Task instructions: Write each entry again exactly as shown, but without the images it holds.

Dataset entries
- - -

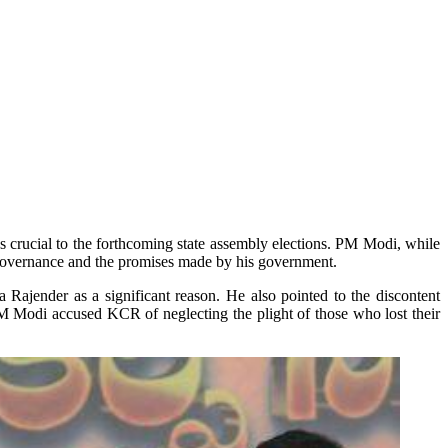
es crucial to the forthcoming state assembly elections. PM Modi, while
 governance and the promises made by his government.
Rajender as a significant reason. He also pointed to the discontent
PM Modi accused KCR of neglecting the plight of those who lost their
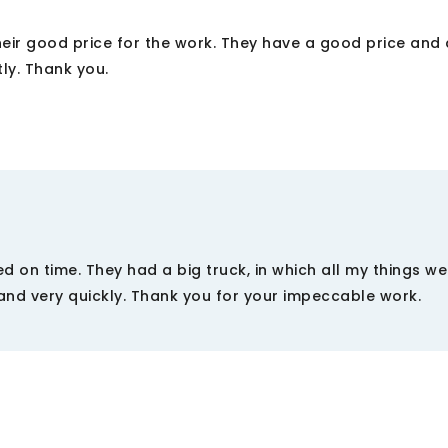
eir good price for the work. They have a good price and 
tly. Thank you.
d on time. They had a big truck, in which all my things w
and very quickly. Thank you for your impeccable work.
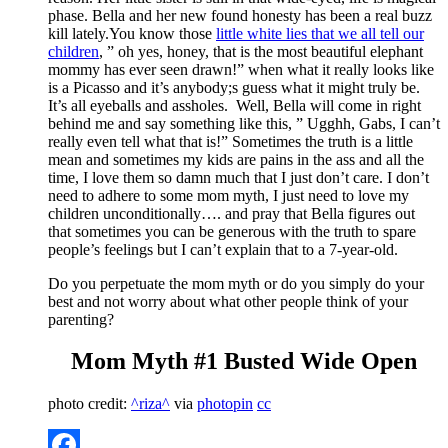
phase. Bella and her new found honesty has been a real buzz
kill lately.You know those
little white lies that we all tell our
children
, ” oh yes, honey, that is the most beautiful elephant
mommy has ever seen drawn!” when what it really looks like
is a Picasso and it’s anybody;s guess what it might truly be.
It’s all eyeballs and assholes. Well, Bella will come in right
behind me and say something like this, ” Ugghh, Gabs, I can’t
really even tell what that is!” Sometimes the truth is a little
mean and sometimes my kids are pains in the ass and all the
time, I love them so damn much that I just don’t care. I don’t
need to adhere to some mom myth, I just need to love my
children unconditionally…. and pray that Bella figures out
that sometimes you can be generous with the truth to spare
people’s feelings but I can’t explain that to a 7-year-old.
Do you perpetuate the mom myth or do you simply do your
best and not worry about what other people think of your
parenting?
Mom Myth #1 Busted Wide Open
photo credit:
^riza^
via
photopin
cc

- - -

Answer:
es crucial to the forthcoming state assembly elections. PM Modi, while
 governance and the promises made by his government.
Rajender as a significant reason. He also pointed to the discontent
PM Modi accused KCR of neglecting the plight of those who lost their
eir good price for the work. They have a good price and 
tly. Thank you.
d on time. They had a big truck, in which all my things w
and very quickly. Thank you for your impeccable work.
phase. Bella and her new found honesty has been a real buzz
kill lately.You know those
little white lies that we all tell our
children
, ” oh yes, honey, that is the most beautiful elephant
mommy has ever seen drawn!” when what it really looks like
is a Picasso and it’s anybody;s guess what it might truly be.
It’s all eyeballs and assholes. Well, Bella will come in right
behind me and say something like this, ” Ugghh, Gabs, I can’t
really even tell what that is!” Sometimes the truth is a little
mean and sometimes my kids are pains in the ass and all the
time, I love them so damn much that I just don’t care. I don’t
need to adhere to some mom myth, I just need to love my
children unconditionally…. and pray that Bella figures out
that sometimes you can be generous with the truth to spare
people’s feelings but I can’t explain that to a 7-year-old.
Do you perpetuate the mom myth or do you simply do your
best and not worry about what other people think of your
parenting?
Mom Myth #1 Busted Wide Open
photo credit:
^riza^
via
photopin
cc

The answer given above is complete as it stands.